Nella sede di Google hanno aperto un campus per aumentare il numero degli ingegneri neri nell’industria tech

Si tratta di una filiale della Howard University: l’obiettivo del programma è portare più afroamericani a lavorare nel settore dell’informatica, finora dominato da bianchi e asiatici

La Howard University ha una lunga tradizione di formazione di studenti afroamericani. Fondata nel 1867, con sede a Washington D.C., ospita il maggior numero di dottorandi di colore di tutti gli Stati Uniti ed è considerata un punto di riferimento e di eccellenza nel campo umanistico e scientifico.

3 mesi in Google

A partire da questa estate, istituirà un campus satellite presso la sede centrale di Google, nel tentativo di portare più studenti di colore nel settore dell’ informatica e del tech. L’obiettivo è quello di far aumentare il numero degli studenti iscritti a scienze informatiche. L’iniziativa si chiama Howard West, e i ragazzi avranno la possibilità di trascorrere tre mesi presso il Googleplex a Mountain View, in California. Gli studenti di Howard West impareranno dai dipendenti di Google e contemporaneamente prenderanno parte alle lezioni dei docenti di Howard.

Un settore ancora chiuso

L’informatica è uno di quei settori in cui gli afroamericani fanno ancora molta fatica ad emergere: nel 2016, per citare proprio il motore di ricerca più utilizzato al mondo, solo l’1% del personale di ingegneria tecnica di Google era di colore, mentre il 37% era asiatico e il 57% bianco. «Vorremmo vedere sempre più alunni della Howard West immatricolarsi in corsi attinenti alla tecnologia, e vederli diventare i leader di domani, che sia in un’azienda come Google o in altre società» ha detto il presidente della Howard University, Wayne Frederick.

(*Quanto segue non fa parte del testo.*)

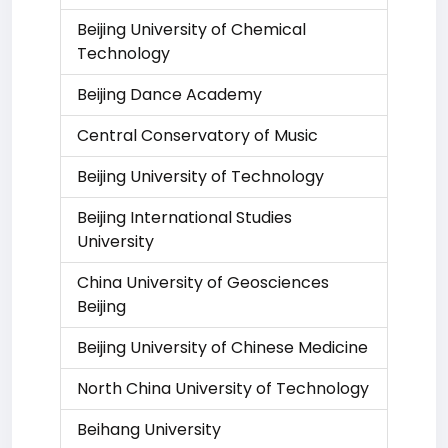
Beijing University of Chemical
Technology
Beijing Dance Academy
Central Conservatory of Music
Beijing University of Technology
Beijing International Studies
University
China University of Geosciences
Beijing
Beijing University of Chinese Medicine
North China University of Technology
Beihang University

Gli studenti di Howard West non dovranno pagare alcun extra per partecipare, al contrario riceveranno uno stipendio per coprire le spese di soggiorno.

Né l’azienda né il college, tengono a far sapere, riceveranno fondi per il programma, il cui unico obiettivo sembra davvero essere quello di favorire una maggiore integrazione nel settore, cercando allo stesso tempo di scoprire nuovi talenti.

Un circolo vizioso

Frederick ha spiegato che l’iniziativa rappresenta un importante ponte tra gli studenti di informatica di colore e un’industria in cui fanno fatica ad emergere. Un tramite che la Silicon Valley ha la responsabilità di costruire, a suo avviso: «La chiave è identificare le parti che sono disposte a lavorare per il cambiamento e comprenderne l’importanza tanto da divenire una priorità. In questo senso Google ha dimostrato di volersi impegnare per diminuire il gap e siamo entusiasti di lavorare insieme». I laureandi in Scienze Informatiche della Howard University che si laureeranno nel maggio 2017 sono diciotto. Entro il prossimo anno, fa sapere un portavoce dell’Università, conta di salire a venticinque. Il motivo per cui così pochi studenti di colore approdano nelle major tecnologiche è legato anche ad un circolo vizioso, spiega Nicole Smith, capo economista presso il Centro per l’educazione ed il lavoro della Georgetown University: «Quando sei una minoranza in una particolare istituzione, non sei più uno studente, ma un rappresentante della tua intera razza» dice. Secondo la Smith, i giovani studenti di colore vedono principalmente volti bianchi nelle classi e nelle aziende, e questo li scoraggia, gli fa credere di non poter appartenere a quell’ambiente. Meno neri vedono, meno ce ne saranno in futuro. Wayne Frederick spera che il programma Howard West riesca a rompere il circolo vizioso: «Speriamo che il programma di informatica di Howard cresca in popolarità e rappresenti un faro e un modello per gli aspiranti studenti».